Weeks 4 & 5 - Stratified & cluster sampling Flashcards
Remarks about the 3 types of allocation for stratified sampling (+ general optimal allocation)
Define proportional and Neyman allocation [2011]
Proportional allocation
- Sample size in stratum proportional to stratum size (nh proportional to Nh)
1. Sample ‘mirrors’ population, representative
2. Simple estimation
Neyman allocation
- Sample size in stratum proportional to stratum standard deviation (nh proportional to NhSh)
1. a special case of optimal allocation when costs for all strata are the same.
2. If stratum standard deviations vary a lot, Neyman allocation gives the greatest advantage
- Variance is minimised when nh is proportional to NhSh
Equal allocation
1. If similar variance, implies that standard errors are similar.
Therefore, point estimates are comparable
4 reasons for stratified sampling
- To study specific SUBPOPULATIONS
eg. F vs M, geographic regions - To assist in implementing OPERATIONAL ASPECTS of survey
eg. big and small farms - To improve representativeness
- To improve precision
^with homogeneous strata
Why is SRS possibly problematic? And why could stratified sampling be advantageous?
SRS can’t guarantee small variance b/c of the equal probability of selection -> results can vary a lot.
+ could also lead to extreme samples, eg. all men
Stratified sampling can have smaller variance (if homo within)
What are the primary sampling units & secondary sampling units in cluster sampling?
*we want clusters to have high heterogeneity within -> mini version of pop, good representation
PSU = clusters, eg. blocks, schools
SSU = eg. households in the blocks
Cluster sampling - estimated population size formula
M hat = N x (m bar)
Cluster sampling - design effect formula
Comment on how you would decide between the unbiased estimator under simple random sampling and the ratio estimator under cluster sampling. [6m, 2018]
Var(t cl hat) / Var(t SRS hat) ~= [1 + (K-1)ICC ]
where ICC = intra-cluster correlation coefficient measures homogeneity within clusters
- When ICC=1, perfectly homogeneous & Var(t cl hat) > Var(t SRS hat)
- When ICC=0, perfectly heterogeneous & Var(t cl hat) = Var(t SRS hat)
- The PRECISION of the ratio estimator of t under cluster sampling may be expected to be WORSE than the precision of the unbiased estimator of t under simple random sampling…
- b/c of a TENDENCY FOR HOMOGENEITY of cow weight on farms.
- The RELEVANT FACTOR is the INTRA-farm CORRELATION of weight of obese cows.

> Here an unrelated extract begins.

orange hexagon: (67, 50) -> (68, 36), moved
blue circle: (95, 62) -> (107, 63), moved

*Bear in mind that the goal is for the clusters to be just as heterogeneous as the whole pop, so that the selection of a given cluster will yield the same information as the random selection of individuals from the entire population.
Describe briefly 1-stage cluster sampling. [2m]

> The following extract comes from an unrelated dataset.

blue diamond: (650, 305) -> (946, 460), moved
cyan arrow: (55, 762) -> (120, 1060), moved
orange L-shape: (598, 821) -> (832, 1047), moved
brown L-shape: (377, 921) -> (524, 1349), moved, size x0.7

The population is divided into N clusters, where cluster i is of size Mi
for i = 1, 2, …N
and where elements in cluster i are labelled j = 1, 2, …, Mi
- Sampling units are clusters which are group of elements and we select a simple random sample of n clusters but can use any design to select clusters.
- Regarding data collection, information should be collected on all elements in the cluster.
2 reasons why cluster sampling is used
- May not have a list of elements for a SAMPLING FRAME, but a list of clusters may be available
- May be CHEAPER to conduct the study if elements are CLUSTERED
Explain how cluster sampling may lead to less precise estimates. [2m]
- Elements within clusters tend to be similar, ie. clusters tend to be homogeneous
- Homogeneous clusters give less information than if the same no. of unrelated elements are selected
4 factors that should be considered in the choice of stratification scheme [4m, 2016]
- whether any SUBPOPULATIONS are of interest (in which case these might form strata);
- to improve PRECISION would like to stratify by variables STRONGLY RELATED to principal variables of interest (to achieve HOMOGENEOUS strata);
- whether COST of data collection varies by some factor in which case might wish to stratify by this factor;
- are there any reasons why different modes of data collection would be used for different kinds of firms (in which case these might define strata).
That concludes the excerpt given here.